有用な知識の受容を促進した「海禁政策」(鎖国政策)

   15、16世紀の日本は国内の新秩序を模索しつつ、印刷術、紡織術、製紙法、精錬術など、海外からの一連の技術改善や新技術の吸収に成功した。これらの知識の大半は中国からもたらされたが、従来とは異なり僧侶や学者ではなく、商人や職人によって広まったものだったので、実践的・実用的な性質を持っていた。徳川政権が誕生してからも、この傾向が続いたが、権力者たちは、南蛮人の行動を制限し、貿易を次第にごくわずかな相手に絞ったことにより、様々な品々の対外依存度の高さも認識せざるを得なくなった。1639年、平戸商館長カロンが大目付井上筑後守政重および老中酒井讃岐守忠勝と面談した際、ポルトガル人の追放を検討していた幕府側が、その後の生糸、絹などの織物、および医薬品の継続的供給を課題として取り上げ、オランダ東インド会社の全面的協力を求めた[1]。ここで求められた医薬品はアジア産の生薬だったが、社会の安定化につながる医療に着目した政権の姿勢は称賛に値する。政策責任者の広い視野と積極的な取り組みは、家綱の時代まで再三にわたり確認できる。兵学や天文学に対する関心の高さは多少衰えた時期があったものの、医学、薬学(本草学)の受容は、幕末まで途絶えることがなかった。
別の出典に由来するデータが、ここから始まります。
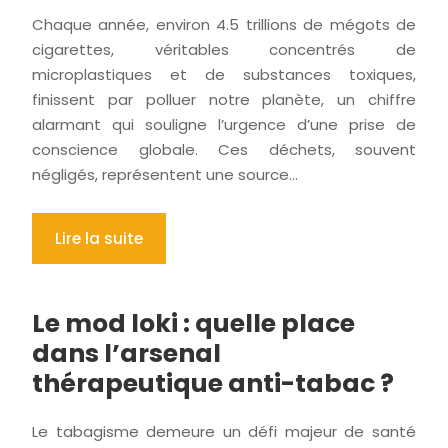
Chaque année, environ 4.5 trillions de mégots de
cigarettes, véritables concentrés de
microplastiques et de substances toxiques,
finissent par polluer notre planète, un chiffre
alarmant qui souligne l’urgence d’une prise de
conscience globale. Ces déchets, souvent
négligés, représentent une source…
Lire la suite
Le mod loki : quelle place
dans l’arsenal
thérapeutique anti-tabac ?
Le tabagisme demeure un défi majeur de santé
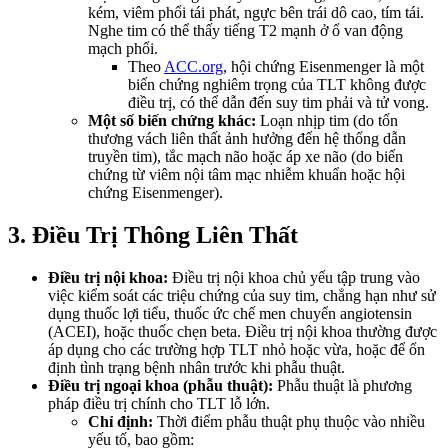
kém, viêm phổi tái phát, ngực bên trái dô cao, tím tái.
Nghe tim có thể thấy tiếng T2 mạnh ở ổ van động
mạch phổi.
Theo
ACC.org
, hội chứng Eisenmenger là một
biến chứng nghiêm trọng của TLT không được
điều trị, có thể dẫn đến suy tim phải và tử vong.
Một số biến chứng khác:
Loạn nhịp tim (do tổn
thương vách liên thất ảnh hưởng đến hệ thống dẫn
truyền tim), tắc mạch não hoặc áp xe não (do biến
chứng từ viêm nội tâm mạc nhiễm khuẩn hoặc hội
chứng Eisenmenger).
3. Điều Trị Thông Liên Thất
Điều trị nội khoa:
Điều trị nội khoa chủ yếu tập trung vào
việc kiểm soát các triệu chứng của suy tim, chẳng hạn như sử
dụng thuốc lợi tiểu, thuốc ức chế men chuyển angiotensin
(ACEI), hoặc thuốc chẹn beta. Điều trị nội khoa thường được
áp dụng cho các trường hợp TLT nhỏ hoặc vừa, hoặc để ổn
định tình trạng bệnh nhân trước khi phẫu thuật.
Điều trị ngoại khoa (phẫu thuật):
Phẫu thuật là phương
pháp điều trị chính cho TLT lỗ lớn.
Chỉ định:
Thời điểm phẫu thuật phụ thuộc vào nhiều
yếu tố, bao gồm:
図1 出島商館医の住居(Thomas Salmon: Hedendaagsche Historie of Tegenwoordige Staat van alle Volkeren, vertaalt door M. van Gogh. Amsterdam 1736より。筆者蔵)

 

日欧医師の継続的交流を可能にしたオランダ商館の移転

   1609年から平戸で商館を運営したオランダ東インド会社は、1602年に誕生した史上初の株式会社であった。「東インド」のいたるところに設立された商館では、入港した会社の船で勤務する外科医や地元の医師が患者の治療に当たった。拠点都市バタビアを中心に次第に社内の医療体制が整えられたが、アムステルダム薬局方(Pharmacopoeia Amstelredamensis, 1636年刊)に適合する医薬品および有能な医師の確保は容易ではなかった。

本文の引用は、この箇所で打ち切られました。